Restrictions imposed by the COVID-19 global pandemic have continued to alter the delivery of, and access to,
healthcare across the nation. The resulting unmet health needs have had a disproportionate effect among older
Americans as they continue to be at the highest mortality risk for the latest variants of COVID-19. Additional
health disparities due to race, gender, residential location, and income have been exacerbated by COVID-19,
further limiting equitable access to healthcare across the lifespan. These and other challenges have hastened the
shift to other modes of healthcare such as telehealth. Yet, while Zoom and other apps have facilitated remote
patient-clinician videoconferencing as the most common forms of telehealth, they do little to provide direct
physical examination needed for evaluating musculoskeletal (MSK) deficits, planning therapeutic interventions,
or guiding exercise compliance—essential components of evidence-based practice among rehabilitation
practitioners. This is especially true for obtaining measures of joint mobility, alignment, posture, balance,
strength, and function from osteoarthritis (OA) disorders; cornerstones for planning therapeutic interventions
and guiding exercise compliance. Our team of biomechanists and computer vision engineers will continue our
Phase I partnership with orthopedic and geriatric rehabilitation specialists at Massachusetts General Hospital
(MGH) to advance the development of an augmented reality (AR) platform that enables clinicians to visualize
key rehabilitative outcome measures to augment remote telehealth interactions during a video conference with
their patient. Our Phase I work demonstrated the proof-of-concept that standard 3D-cameras available in
common consumer devices (e.g., smartphones and tablets/PCs) when coupled with post-processing body
tracking algorithms can deliver accurate rehabilitation outcome measures from patients with knee OA during a
simulated telehealth visit.
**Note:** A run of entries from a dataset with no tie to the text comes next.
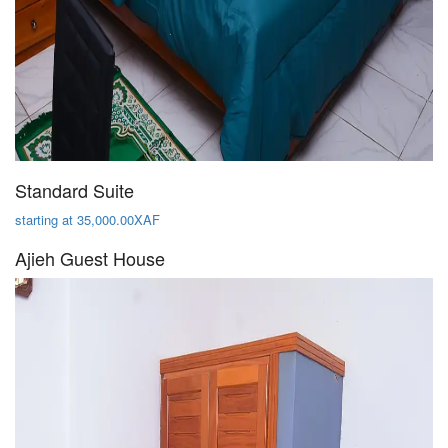
Standard Suite
starting at 35,000.00XAF
Ajieh Guest House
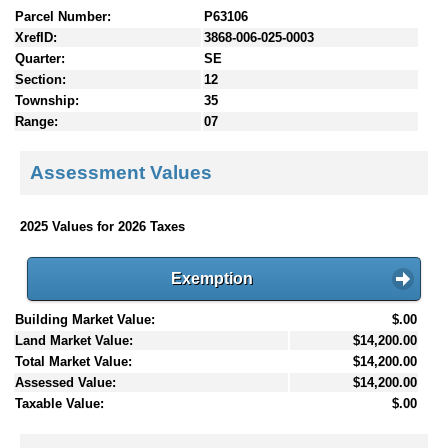
Parcel Number:
P63106
XrefID:
3868-006-025-0003
Quarter:
SE
Section:
12
Township:
35
Range:
07
Assessment Values
2025 Values for 2026 Taxes
Exemption
Building Market Value:
$.00
Land Market Value:
$14,200.00
Total Market Value:
$14,200.00
Assessed Value:
$14,200.00
Taxable Value:
$.00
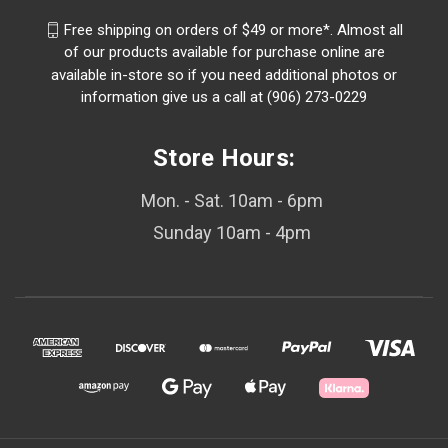
Free shipping on orders of $49 or more*. Almost all
of our products available for purchase online are
available in-store so if you need additional photos or
information give us a call at (906) 273-0229
Store Hours:
Mon. - Sat. 10am - 6pm
Sunday 10am - 4pm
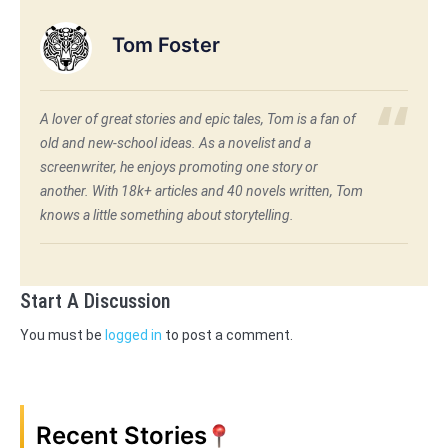
Tom Foster
A lover of great stories and epic tales, Tom is a fan of
old and new-school ideas. As a novelist and a
screenwriter, he enjoys promoting one story or
another. With 18k+ articles and 40 novels written, Tom
knows a little something about storytelling.
Start A Discussion
You must be
logged in
to post a comment.
Recent Stories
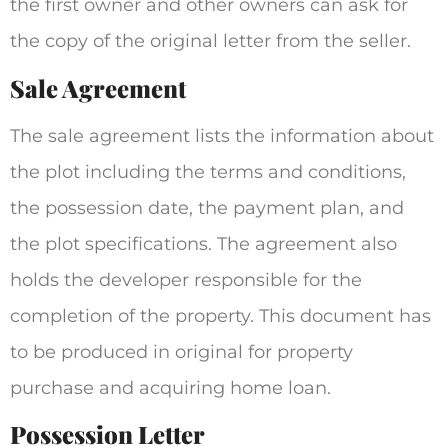
the first owner and other owners can ask for
the copy of the original letter from the seller.
Sale Agreement
The sale agreement lists the information about
the plot including the terms and conditions,
the possession date, the payment plan, and
the plot specifications. The agreement also
holds the developer responsible for the
completion of the property. This document has
to be produced in original for property
purchase and acquiring home loan.
Possession Letter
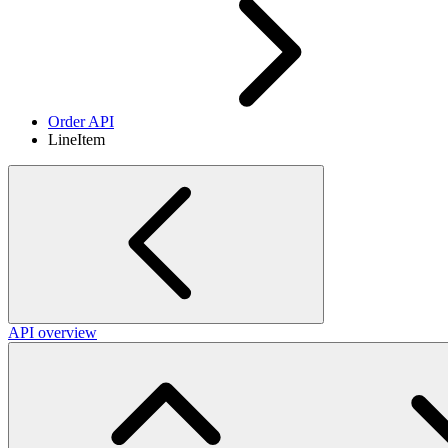
Order API
LineItem
API overview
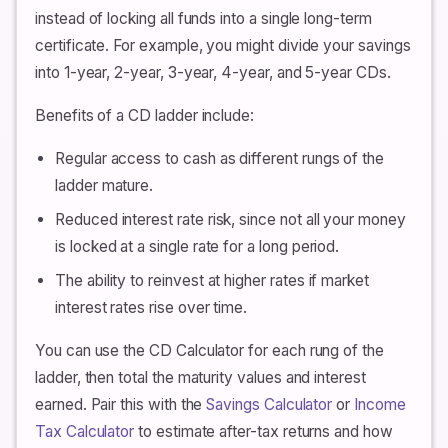
instead of locking all funds into a single long-term
certificate. For example, you might divide your savings
into 1-year, 2-year, 3-year, 4-year, and 5-year CDs.
Benefits of a CD ladder include:
Regular access to cash as different rungs of the
ladder mature.
Reduced interest rate risk, since not all your money
is locked at a single rate for a long period.
The ability to reinvest at higher rates if market
interest rates rise over time.
You can use the CD Calculator for each rung of the
ladder, then total the maturity values and interest
earned. Pair this with the
Savings Calculator
or
Income
Tax Calculator
to estimate after-tax returns and how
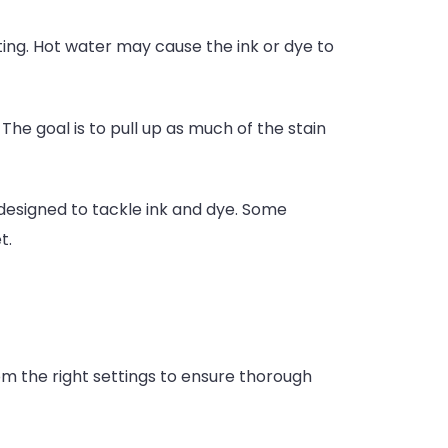
tting. Hot water may cause the ink or dye to
The goal is to pull up as much of the stain
y designed to tackle ink and dye. Some
t.
om the right settings to ensure thorough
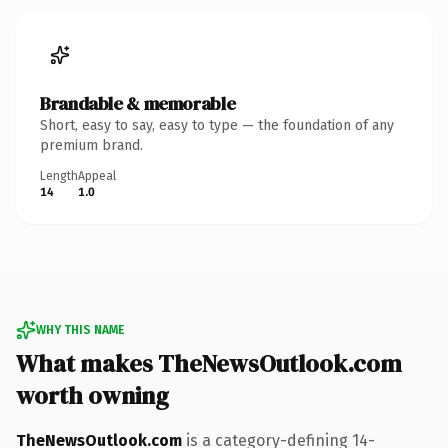
Brandable & memorable
Short, easy to say, easy to type — the foundation of any
premium brand.
Length
Appeal
14
1.0
WHY THIS NAME
What makes TheNewsOutlook.com
worth owning
TheNewsOutlook.com
is a category-defining 14-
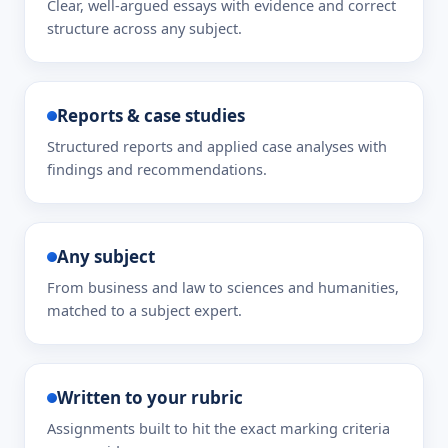
Clear, well-argued essays with evidence and correct
structure across any subject.
Reports & case studies
Structured reports and applied case analyses with
findings and recommendations.
Any subject
From business and law to sciences and humanities,
matched to a subject expert.
Written to your rubric
Assignments built to hit the exact marking criteria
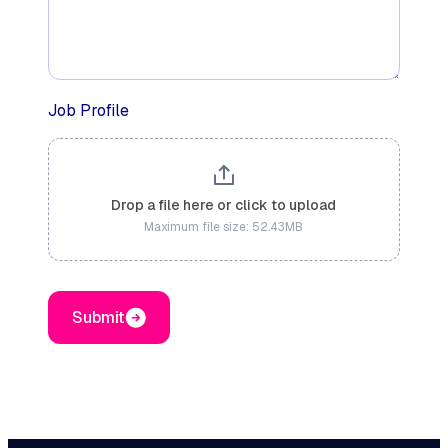
Job Profile
Drop a file here or click to upload
Maximum file size: 52.43MB
Submit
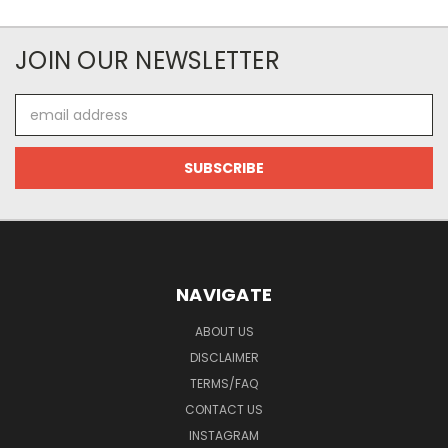
JOIN OUR NEWSLETTER
Email
Address
NAVIGATE
ABOUT US
DISCLAIMER
TERMS/FAQ
CONTACT US
INSTAGRAM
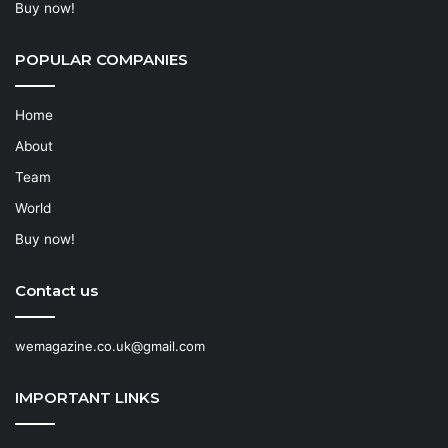
Buy now!
POPULAR COMPANIES
Home
About
Team
World
Buy now!
Contact us
wemagazine.co.uk@gmail.com
IMPORTANT LINKS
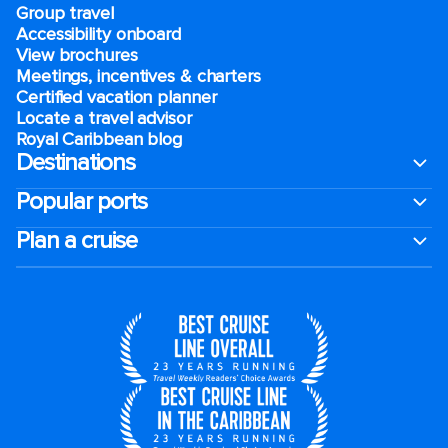
Group travel
Accessibility onboard
View brochures
Meetings, incentives & charters​
Certified vacation planner
Locate a travel advisor
Royal Caribbean blog
Destinations
Popular ports
Plan a cruise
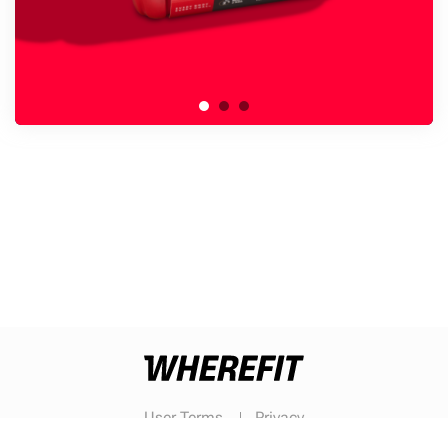
User Terms
Privacy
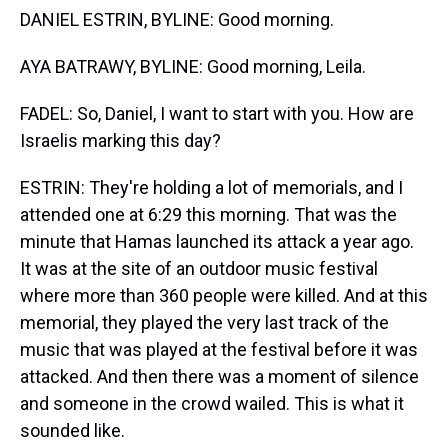
DANIEL ESTRIN, BYLINE: Good morning.
AYA BATRAWY, BYLINE: Good morning, Leila.
FADEL: So, Daniel, I want to start with you. How are
Israelis marking this day?
ESTRIN: They're holding a lot of memorials, and I
attended one at 6:29 this morning. That was the
minute that Hamas launched its attack a year ago.
It was at the site of an outdoor music festival
where more than 360 people were killed. And at this
memorial, they played the very last track of the
music that was played at the festival before it was
attacked. And then there was a moment of silence
and someone in the crowd wailed. This is what it
sounded like.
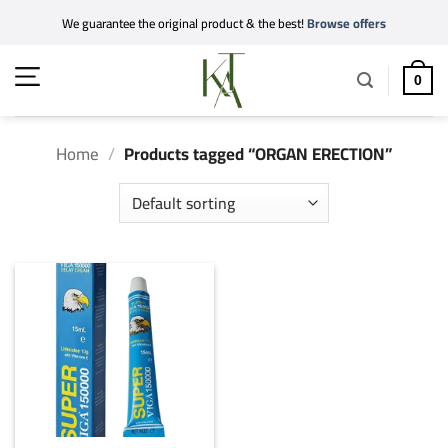
Skip
We guarantee the original product & the best!
Browse offers
to
content
0
Home
/
Products tagged “ORGAN ERECTION”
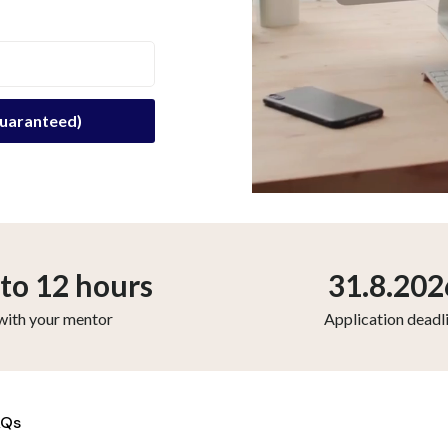
to 12 hours
31.8.202
with your mentor
Application deadl
AQs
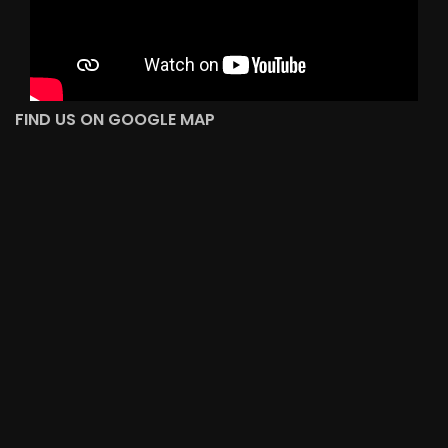
FIND US ON GOOGLE MAP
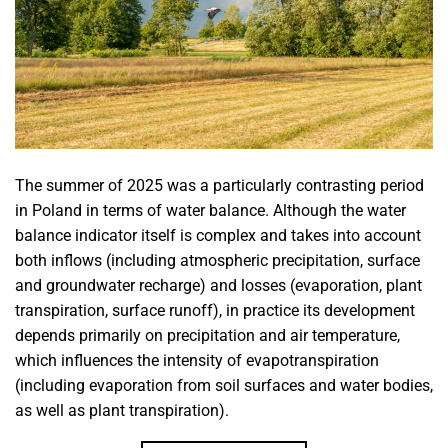
The summer of 2025 was a particularly contrasting period
in Poland in terms of water balance. Although the water
balance indicator itself is complex and takes into account
both inflows (including atmospheric precipitation, surface
and groundwater recharge) and losses (evaporation, plant
transpiration, surface runoff), in practice its development
depends primarily on precipitation and air temperature,
which influences the intensity of evapotranspiration
(including evaporation from soil surfaces and water bodies,
as well as plant transpiration).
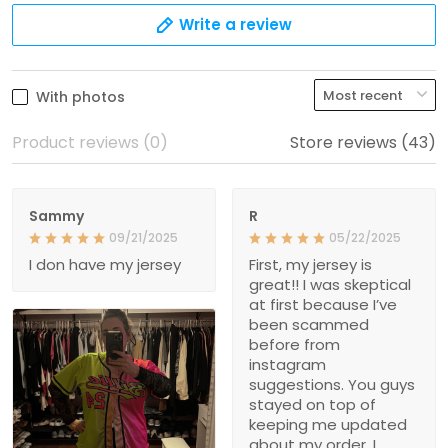
Write a review
With photos
Product reviews (0)
Store reviews (43)
Sammy
R
09/21/2025
05/22/2025
I don have my jersey
First, my jersey is
great!! I was skeptical
at first because I’ve
been scammed
before from
instagram
suggestions. You guys
stayed on top of
keeping me updated
about my order. I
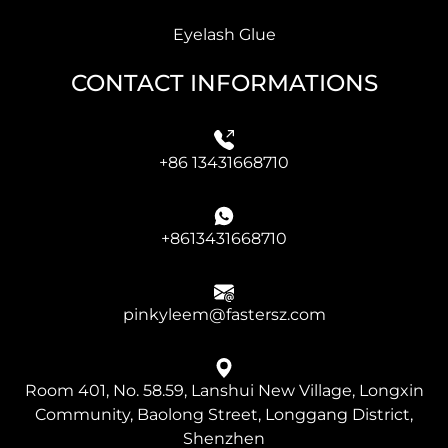
Eyelash Glue
CONTACT INFORMATIONS
+86 13431668710
+8613431668710
pinkyleem@fastersz.com
Room 401, No. 58.59, Lanshui New Village, Longxin
Community, Baolong Street, Longgang District,
Shenzhen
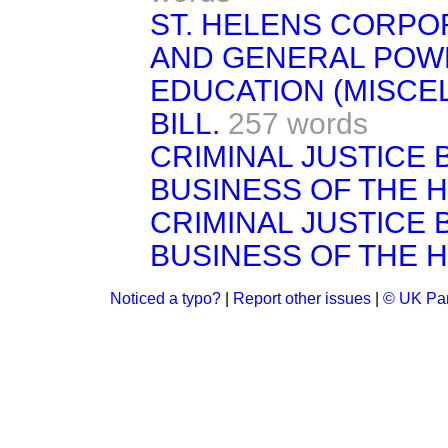
ST. HELENS CORPOR
AND GENERAL POWE
EDUCATION (MISCE
BILL.
257 words
CRIMINAL JUSTICE B
BUSINESS OF THE 
CRIMINAL JUSTICE B
BUSINESS OF THE 
Noticed a typo?
|
Report other issues
|
© UK Par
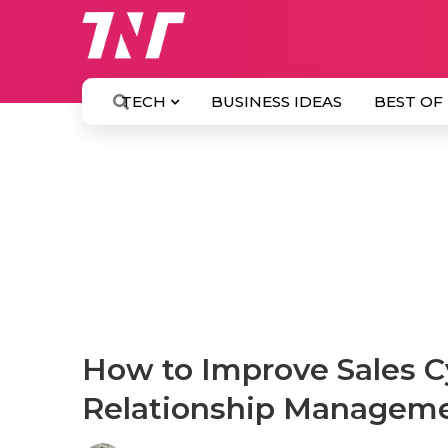
TECH
BUSINESS IDEAS
BEST OF
How to Improve Sales C
Relationship Managem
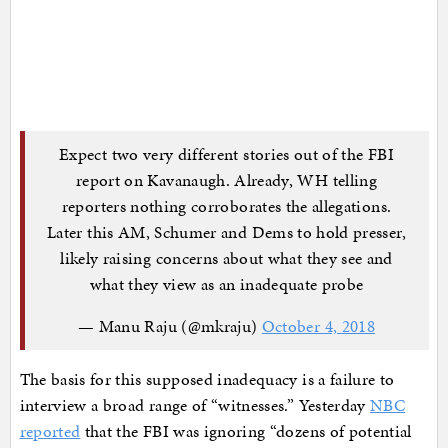
Expect two very different stories out of the FBI
report on Kavanaugh. Already, WH telling
reporters nothing corroborates the allegations.
Later this AM, Schumer and Dems to hold presser,
likely raising concerns about what they see and
what they view as an inadequate probe
— Manu Raju (@mkraju)
October 4, 2018
The basis for this supposed inadequacy is a failure to
interview a broad range of “witnesses.” Yesterday
NBC
reported
that the FBI was ignoring “dozens of potential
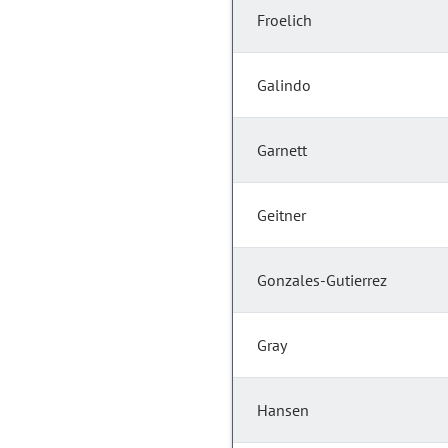
Froelich
Galindo
Garnett
Geitner
Gonzales-Gutierrez
Gray
Hansen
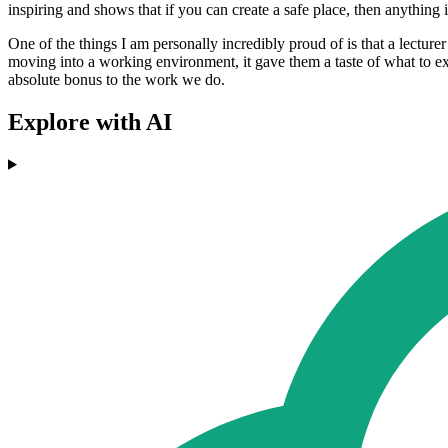
inspiring and shows that if you can create a safe place, then anything is poss
One of the things I am personally incredibly proud of is that a lectur
moving into a working environment, it gave them a taste of what to exp
absolute bonus to the work we do.
Explore with AI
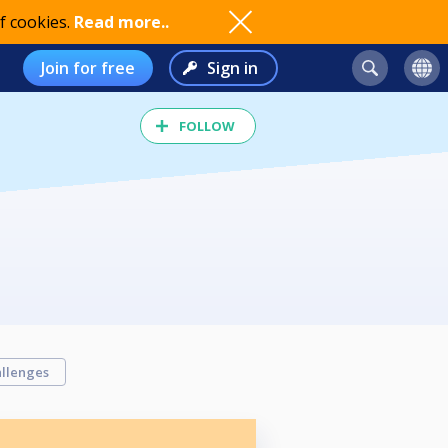
f cookies.
Read more..
Join for free
Sign in
FOLLOW
llenges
In Phase II we will expand our 3D body tracking algorithms and AR Platform
architecture to support a broader set of assessment protocols that accommodate a diverse array of human and
home environment factors (Aim 1); enable real-time cross-platform deployment for HIPAA-compliant
communication and presentation of outcomes on a clinician’s screen (Aim 2); and validate the prototype during
sessions involving clinic-based physical therapist and a person with knee OA remotely located in their home
across urban, suburban, and rural locations (Aim 3). Stakeholders will complete self-report questionnaires for
usability, acceptance, and perceived value followed by brief guided interviews and focus group evaluations.
Our milestone is a clinically viable and operationally effective prototype AR Telehealth Platform that is
favorably rated by clinicians and patients for use in the home. The long-term impact will expand access to
rehabilitation specialists using telehealth tools that provide evidence-based evaluations of musculoskeletal
deficits needed for guiding therapeutic interventions among at-risk segments of the population.